Sonuçta Kıbrıslı Türkleri iradesi seçim sonuçlarına tam olarak yansımaz. Kim ne derse desin bu sayede Kıbrıslı Türklerin iradeleri sulandırılmaktadır.
24 Nisan 2004 referandumunda ortaya çıkan % 65’lik federal çözüm iradesi yerinde duruyor. Ama bu tarihten sonra UBP’li hükümetler nüfus yapısının değiştirilmesi için yığınla vatandaşlık dağıttılar. UBP sayesinde 2004’den bugüne on binlerce yeni vatandaşımız oldu.
Dolayısıyla olası bir referandumda kimin oy kullanacağını şimdiden düşünmemiz gerekir.
Bence 24 Nisan 2004 tarihi milat olmalıdır. Bu tarihten sonra KKTC vatandaşlığı alanlar olası bir referandumda oy kullanmamalıdır. Çünkü tam rakamı bilmememize rağmen son 17 yılda 50-60 bin civarında yeni vatandaşımız olduğu tahmin ediliyor.
Toplam 200 bin civarında seçmeni olan bir ülke için 50-60 bin rakamı % 30, yani üçte bir oranında iradenin değiştirilmesi demektir.
Bu elbette seçimler için de geçerlidir.
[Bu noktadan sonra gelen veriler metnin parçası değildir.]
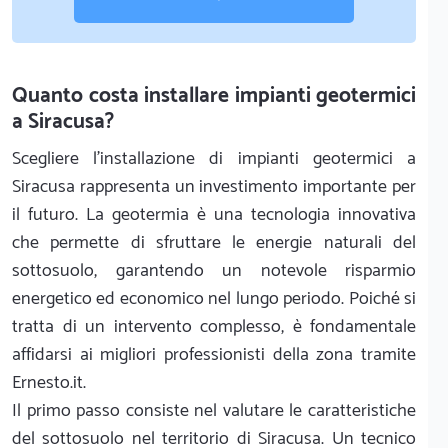
Quanto costa installare impianti geotermici
a Siracusa?
Scegliere l'installazione di impianti geotermici a
Siracusa rappresenta un investimento importante per
il futuro. La geotermia è una tecnologia innovativa
che permette di sfruttare le energie naturali del
sottosuolo, garantendo un notevole risparmio
energetico ed economico nel lungo periodo. Poiché si
tratta di un intervento complesso, è fondamentale
affidarsi ai migliori professionisti della zona tramite
Ernesto.it.
Il primo passo consiste nel valutare le caratteristiche
del sottosuolo nel territorio di Siracusa. Un tecnico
Ama benim için esas olan federal çözüm referandumunda ortaya koyacağımız çözüm iradesinin sulandırılmaması, Kıbrıslı Türklerin gerçek iradesinin referandum sandığına yansıtılmasıdır.
Özellikle UBP çevreleri vatandaşlık konusunda hep “uluslararası hukuk böyledir, bir ülkede 5 yıl, ya da 10 yıl yaşayan kimseye vatandaşlık vermek zorundasınız” gibi sözler sarfetmektedirler.
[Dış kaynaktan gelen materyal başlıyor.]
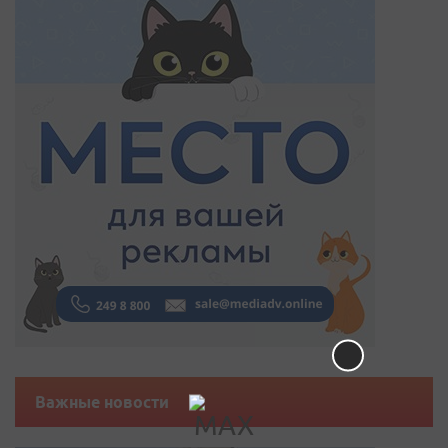
Важные новости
Bu doğru değildir. Her ülke kendi koşullarına göre vatandaşlık hakkı vermek için yasa yapmakta, özellikle küçük ve nüfusu az ülkeler vatandaşlık vermemekte, ya da çok sınırlı sayıda ve çok zor koşullarda vatandaşlık vermektedir.
Bizde ise özellikle Türkiye’den gelerek buraya yerleşen hemen herkes vatandaşlık alabilmek için sürekli çaba harcamakta, hatta bu işin simsarlığını yapan belli şahıslar bu amaçla rüşvet bile vermektedir.
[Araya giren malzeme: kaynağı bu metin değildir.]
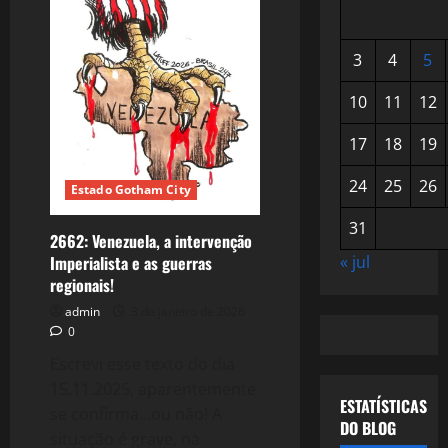
3
4
5
10
11
12
17
18
19
24
25
26
Estado Gotham City
31
2662: Venezuela, a intervenção
Imperialista e as guerras
« jul
regionais!
admin
3 de janeiro de 2026
0
Escrevi esse texto do dia
15.11.2025, aparentemente
ESTATÍSTICAS
se confirma…ou não! A
DO BLOG
situação é grave, na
Türkiye değişik ülkelerden sığınmacı almaktadır. Özellikle Suriye’de yaşanan iç savaş ve bu savaşa Türkiye’nin de müdahil olması sonrasında milyonlarca Suriyeli göçmen Türkiye’ye yerleşti.
Bu rakamın 4.5-5 milyon olduğu söyleniyor. Türkiye’nin nüfusu 85 milyon civarındadır. Basit bir hesapla bu oran yaklaşık % 6 olur. Üstelik bunların tümü vatandaş da yapılmamıştır.
Buna rağmen Türkiye halkı Suriyeli göçmenlerden rahatsız oldu. Zaman zaman mahallelerde ciddi olaylar çıktı. Bu rahatsızlık hala sürüyor.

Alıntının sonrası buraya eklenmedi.